The controversy about Tether’s monetary power intensified after Arthur Hayes, co-founder of the BitMEX alternate, and Paolo Ardoino, CEO of Tether, supplied their interpretations on the danger technique of the corporate issuing USDT, the most important stablecoin in the marketplace.
Hayes described what he referred to as a “large operation” primarily based on rates of interest. In keeping with Hayes, The corporate can be anticipating rate of interest cuts by the Federal Reserve (FED) of america, which might drastically scale back their earnings from Treasury bonds, the place they make investments most of their reserves.
For that reason, in accordance with Hayes, Tether is diversifying into property equivalent to gold and bitcoin (BTC) as a hedging technique, since these property have a tendency to understand when the price of cash falls. The issue, for Hayes, can be a large drop in bitcoin or the worth of gold, which might have an effect on the USDT collateral.

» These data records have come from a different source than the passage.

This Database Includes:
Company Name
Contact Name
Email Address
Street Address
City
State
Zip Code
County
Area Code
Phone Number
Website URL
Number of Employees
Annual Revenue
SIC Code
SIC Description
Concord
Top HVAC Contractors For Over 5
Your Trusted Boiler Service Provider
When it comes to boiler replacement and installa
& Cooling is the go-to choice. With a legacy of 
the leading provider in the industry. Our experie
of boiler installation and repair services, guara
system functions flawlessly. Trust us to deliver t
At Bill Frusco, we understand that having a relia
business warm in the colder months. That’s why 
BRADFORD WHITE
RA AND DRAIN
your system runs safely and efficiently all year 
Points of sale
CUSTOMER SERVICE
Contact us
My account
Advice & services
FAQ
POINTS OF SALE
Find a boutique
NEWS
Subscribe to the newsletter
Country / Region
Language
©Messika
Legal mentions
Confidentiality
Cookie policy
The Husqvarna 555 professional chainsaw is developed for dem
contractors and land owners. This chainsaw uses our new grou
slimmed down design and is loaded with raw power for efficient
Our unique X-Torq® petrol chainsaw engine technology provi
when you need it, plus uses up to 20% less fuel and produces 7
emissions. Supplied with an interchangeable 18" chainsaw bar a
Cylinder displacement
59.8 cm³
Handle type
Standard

The BitMEX co-founder primarily based his argument on Tether’s most up-to-date audit, expressing that the corporate’s traders are within the early levels of a large money-yield-driven commerce.

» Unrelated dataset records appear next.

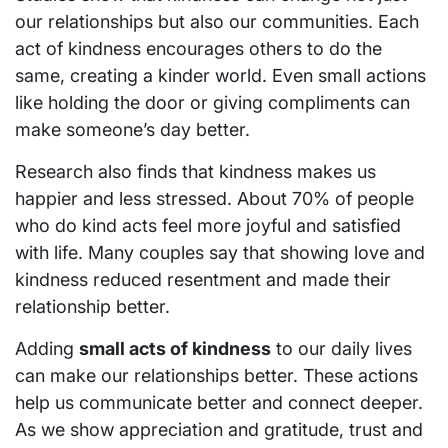
our relationships but also our communities. Each
act of kindness encourages others to do the
same, creating a kinder world. Even small actions
like holding the door or giving compliments can
make someone’s day better.
Research also finds that kindness makes us
happier and less stressed. About 70% of people
who do kind acts feel more joyful and satisfied
with life. Many couples say that showing love and
kindness reduced resentment and made their
relationship better.
Adding
small acts of kindness
to our daily lives
can make our relationships better. These actions
help us communicate better and connect deeper.
As we show appreciation and gratitude, trust and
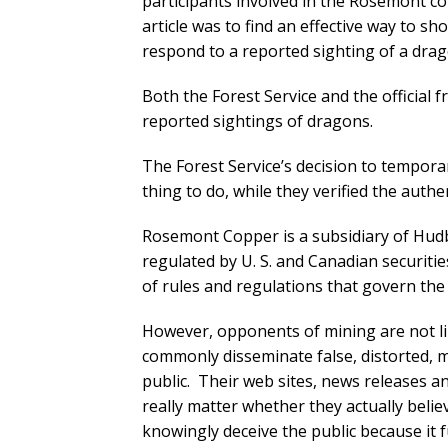
participants involved in the Rosemont co
article was to find an effective way to s
respond to a reported sighting of a drag
Both the Forest Service and the official
reported sightings of dragons.
The Forest Service’s decision to tempora
thing to do, while they verified the authe
Rosemont Copper is a subsidiary of Hudba
regulated by U. S. and Canadian securitie
of rules and regulations that govern the 
However, opponents of mining are not li
commonly disseminate false, distorted, m
public. Their web sites, news releases and
really matter whether they actually beli
knowingly deceive the public because it 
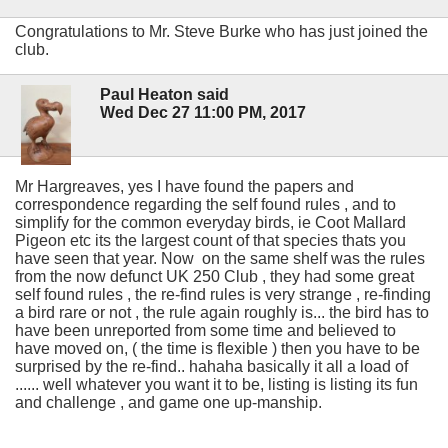
Congratulations to Mr. Steve Burke who has just joined the
club.
Paul Heaton said
Wed Dec 27 11:00 PM, 2017
Mr Hargreaves, yes I have found the papers and
correspondence regarding the self found rules , and to
simplify for the common everyday birds, ie Coot Mallard
Pigeon etc its the largest count of that species thats you
have seen that year. Now on the same shelf was the rules
from the now defunct UK 250 Club , they had some great
self found rules , the re-find rules is very strange , re-finding
a bird rare or not , the rule again roughly is... the bird has to
have been unreported from some time and believed to
have moved on, ( the time is flexible ) then you have to be
surprised by the re-find.. hahaha basically it all a load of
...... well whatever you want it to be, listing is listing its fun
and challenge , and game one up-manship.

That is the precise composition of the reserves backing every USDT in circulation on the finish of the third quarter of 2025, in accordance with the impartial certification made by BDO Italia and revealed by Tether on October 31, 2025.
Ardoino dismissed the evaluation as a worry marketing campaign, or FUD, and stated that $181.5 billion in reserves for his stablecoins supply a strong cushion.

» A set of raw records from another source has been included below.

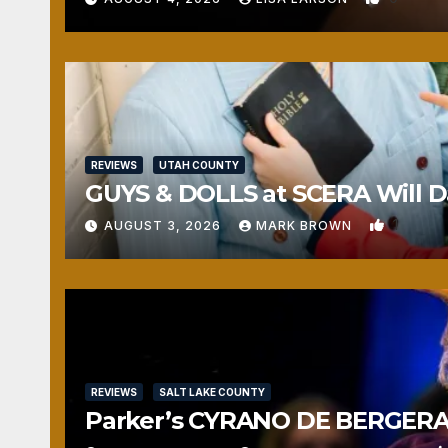
REVIEWS
UTAH COUNTY
GUYS & DOLLS at SCERA Will Da
1
AUGUST 3, 2026
MARK BROWN
REVIEWS
SALT LAKE COUNTY
Parker’s CYRANO DE BERGERAC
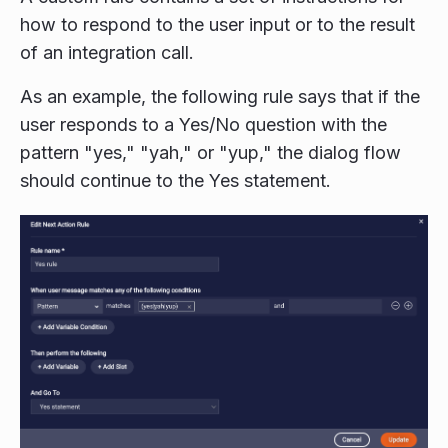
how to respond to the user input or to the result
of an integration call.
As an example, the following rule says that if the
user responds to a Yes/No question with the
pattern "yes," "yah," or "yup," the dialog flow
should continue to the Yes statement.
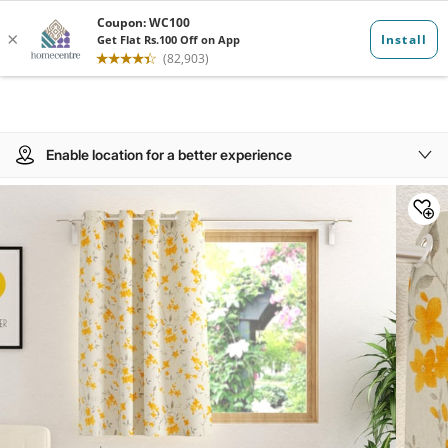
Enable location for a better experience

The audit exhibits $9.856 billion in BTC and $12.92 billion in valuable metals in its holdings. The co-founder of BitMEX warned that a roughly 30% drop within the mixed worth of gold and BTC might wipe capital out of Tethermaking USDT, in concept, bancrupt and reviving doubts about its solvency, much like these expressed by the ranking company S&P World final week, as reported by CriptoNoticias.
This identical state of affairs—a sustained drop within the value of bitcoin—is the one case during which one other massive institutional BTC holder, Technique, has admitted that it might be compelled to liquidate a part of its holdings. Its CEO, Phong Le, acknowledged that they might solely promote bitcoin “if the MNAV (adjusted web worth per share) drops under 1 and the corporate runs out of financing choices.” In different phrases, Technique, the world’s largest company holder of bitcoin, is barely considering dumping its BTC in an occasion of maximum monetary stress.
The coincidence just isn’t minor. Each Tether and Technique have made bitcoin a key piece of their stability sheets in a excessive price atmosphere. Each are assured that the BTC value will stay steady or rise when financial coverage is eased. But when that thesis fails and bitcoin enters a chronic bear market—simply the state of affairs that Hayes proposes for Tether—the promoting strain might come not solely from retail merchants, but in addition from two of the most important institutional holders within the ecosystem.
For his half, Ardoino detailed that, on the finish of the third quarter of 2025, Tether had 7 billion in extra capital, along with the 181 billion reserves, including one other 23 billion in retained earnings as a part of the capital.
The businessman criticized that each Hayes and S&P World make the error of not contemplating this extra capital of the Group nor the $500 million in month-to-month base earnings generated solely by US Treasury yields, suggesting that sure analyzes have the inducement to strain competitors.